Andando na rua com meu filho, ele comenta que todos os carros que encontra têm placa SP São Paulo. E eu respondo que não é verdade. A começar, digo, os pais de seu melhor amigo, cujo avô vive no Paraná, tem carro com placa do Paraná em vez de placa de SP Paulo. Proponho-lhe um jogo: enquanto caminhamos para o colégio, vamos observar as placas dos carros parados ou que passam ao nosso lado. Placas SP São Paulo não contam ponto. Placas de outras cidades de São Paulo contam 1 ponto. E placas de outros estados contam dois pontos. Ao chegar ao colégio, meu filho havia identificado várias placas de outros estados, além de muitas placas de cidades do Estado de São Paulo. Umas até cujos nomes tive de ensiná-lo a pronunciar, como, por exemplo, Guaratinguetá.

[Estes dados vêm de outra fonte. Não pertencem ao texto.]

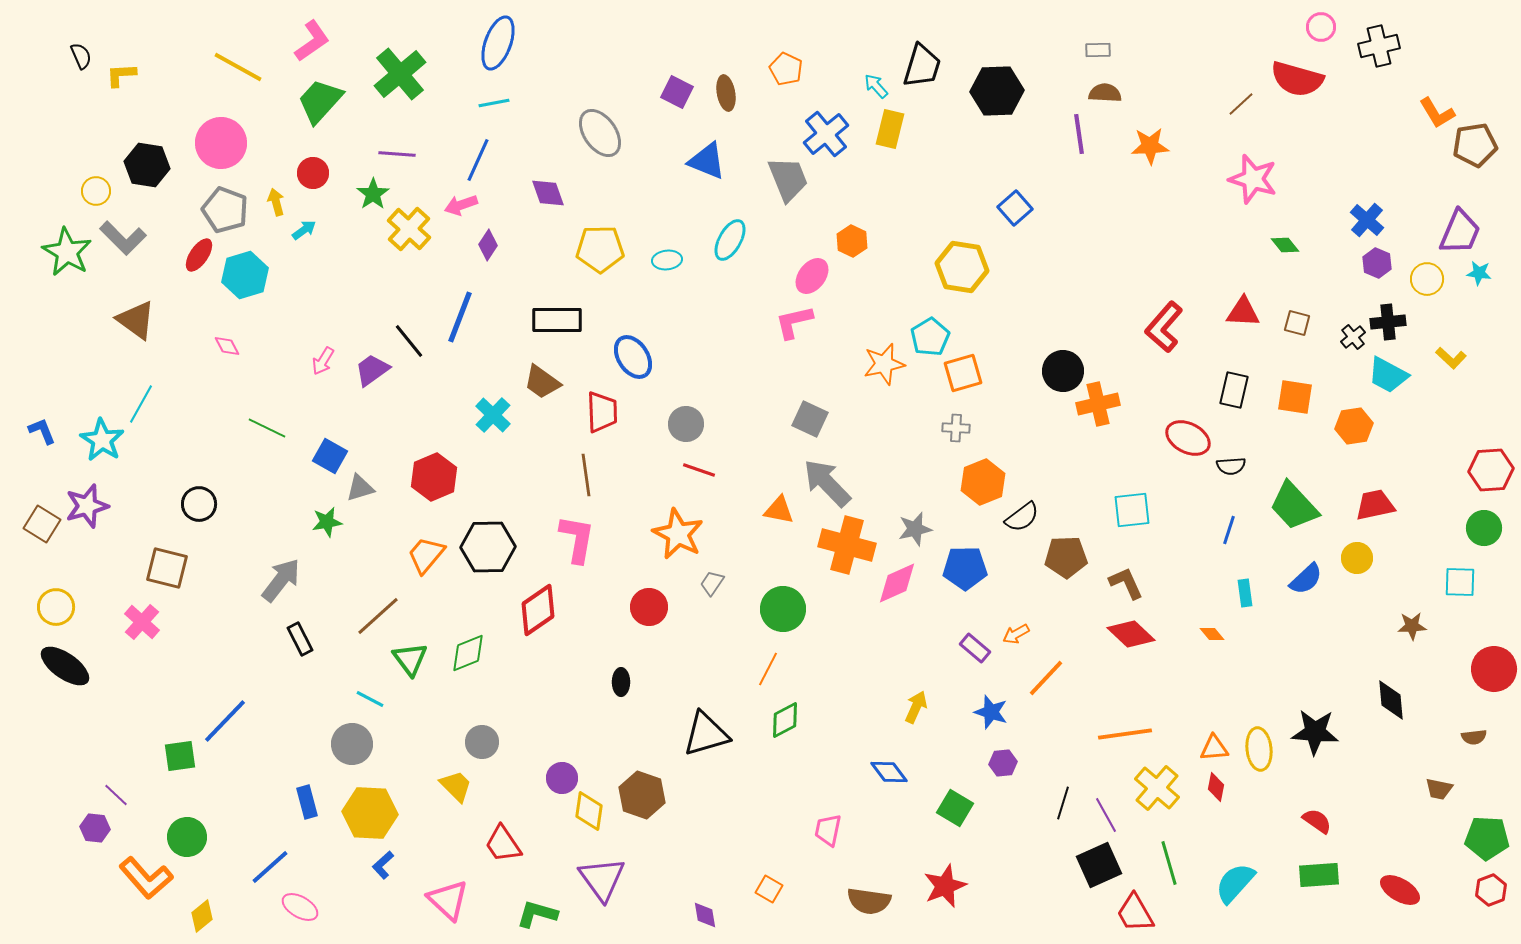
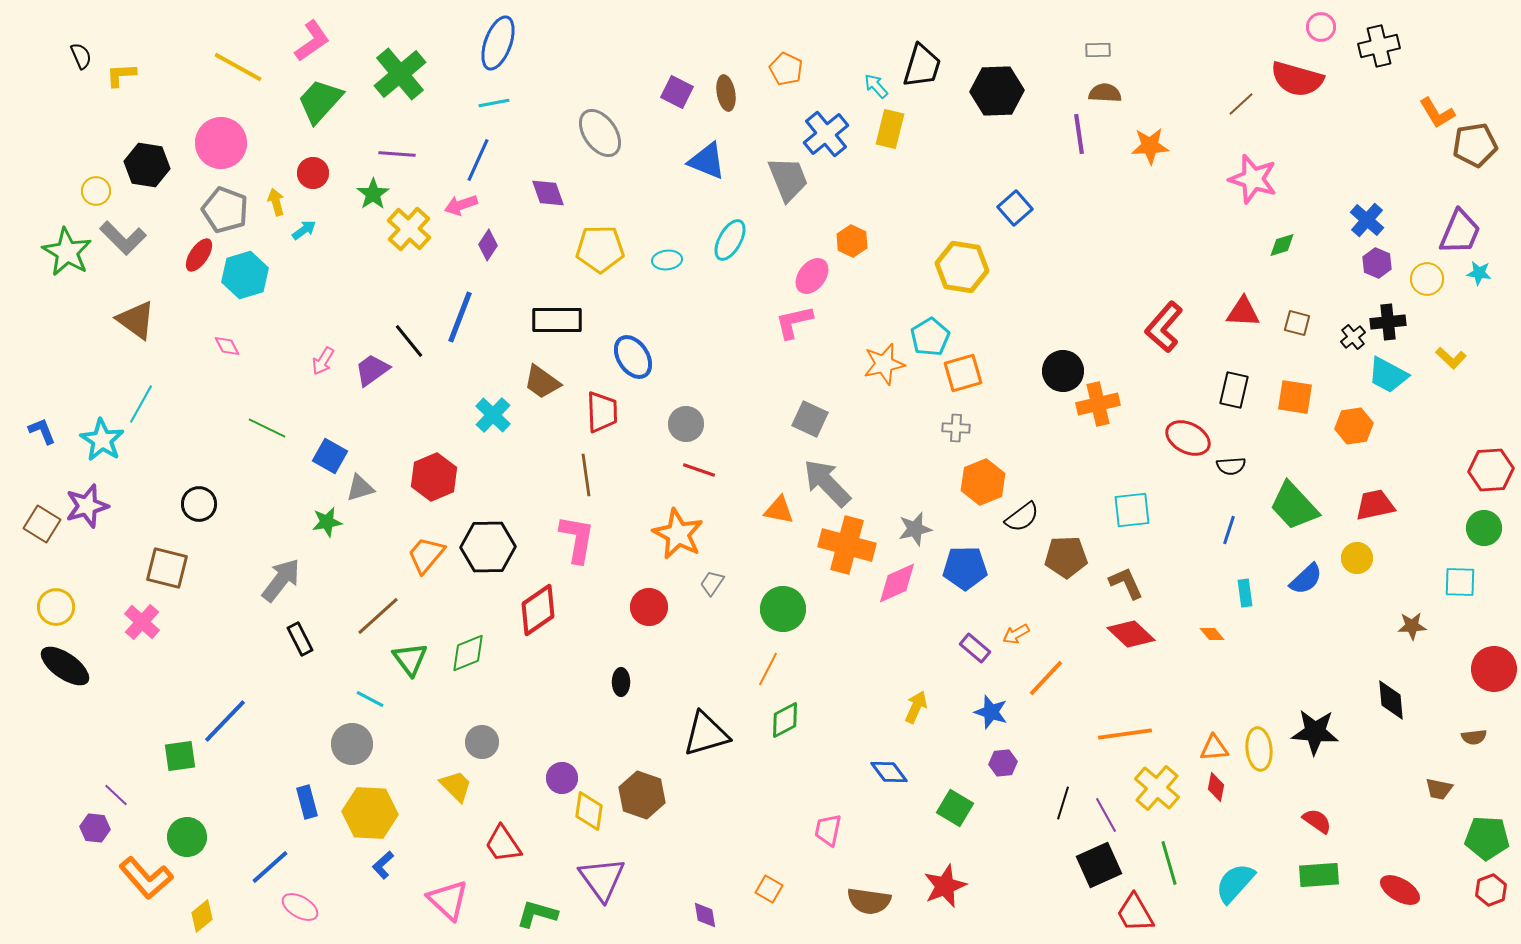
green diamond at (1285, 245): moved 3 px left; rotated 68 degrees counterclockwise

Esse é um simples exemplo de que, embora geneticamente sejamos capazes de ver o mundo ao nosso redor, dependemos de uma história de reforço para vê-lo de fato. É a história de reforço que torna certos estímulos relevantes ou irrelevantes para nós em dadas circunstâncias.
Aproveite este episódio para mostrar para meu filho que dependendo de outros para tudo: até para ver melhor.